I mentioned last week that I was out of town visiting some friends that I hadn't seen in awhile. I had lunch with my friend Tami (a former co-worker) and I met her at her (my old) office. Many of my ex-coworkers hadn't seen Hannah since she was 3 months old. Everyone though she was a doll, and it was fun getting to see some old friends. While visiting, the inevitable question came up; "When are you going to try for number two?"
I wrote a post awhile back about my struggles with infertility, and while I definitely want to have more children, I am not sure if it is something that will happen for us. That is the thing with infertility, you just don't know. Mike and I have had many discussions about the right time for us to actively try for a second child, and I am the one who has reservations.

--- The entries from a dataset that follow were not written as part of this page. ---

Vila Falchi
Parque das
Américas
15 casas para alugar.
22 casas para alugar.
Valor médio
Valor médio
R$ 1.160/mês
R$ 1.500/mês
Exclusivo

It is not being pregnant or having another child that is giving me the reservations, it is the idea of going through all of the emotional drama/ pain/ roller-coaster that is infertility. I never thought I would have any reservations about trying to conceive again, but I have just been so caught up blissfully enjoying Hannah and the life that we have built, that I just haven't been focused on that. It is like the whole battle to get pregnant is such a distant memory, like it was such a long time ago. But lately I find that my focus is starting to pull a little, and I am starting to think about baby number two. I desperately want more children and I really, really want Hannah to have at least one sibling.

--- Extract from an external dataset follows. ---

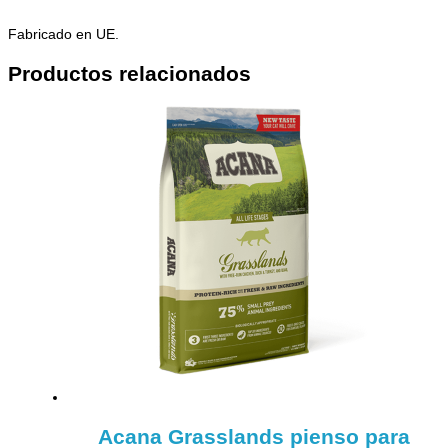
Fabricado en UE.
Productos relacionados
Acana Grasslands pienso para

When I look at Hannah I know that she was worth every disappointment that I ever faced trying to get pregnant. She was worth every pill, every shot, every procedure. If I had to do it all over again, I would do it in a heartbeat. And that is what confuses me about my reservation about getting back on the baby bandwagon, I know that it is worth it, and even though there are no guarantees, it is worth the risk.

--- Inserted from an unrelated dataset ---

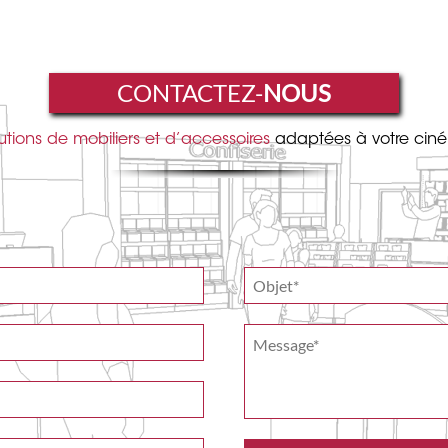
CONTACTEZ-
NOUS
utions de mobiliers et d’accessoires
adaptées à votre cin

What my reservation comes down to is I know the person I was while trying to get pregnant. I was emotionally a wreck and that person is what is causing me to hesitate. I don't want that woman who felt so desperate to come into my life and steal even the slightest bit of the joy that I have.
I know that we may not face the same difficulties the second time around, but if we do, I don't want it to take such large role in my life. I now that what is needed is balance. I will have to balance my desire to grow our family with the blessing of taking care of the family that I already have. I will have to balance any disappointment I face, with the sheer joy I feel when I look into Hannah's eyes. Because looking into my daughter's eyes I know that the reservation I feel, is fear of disappointment. Because now I know without any doubt the risk is worth it. And I can't let fear of disappointment stand in the way of something that is so, so much better.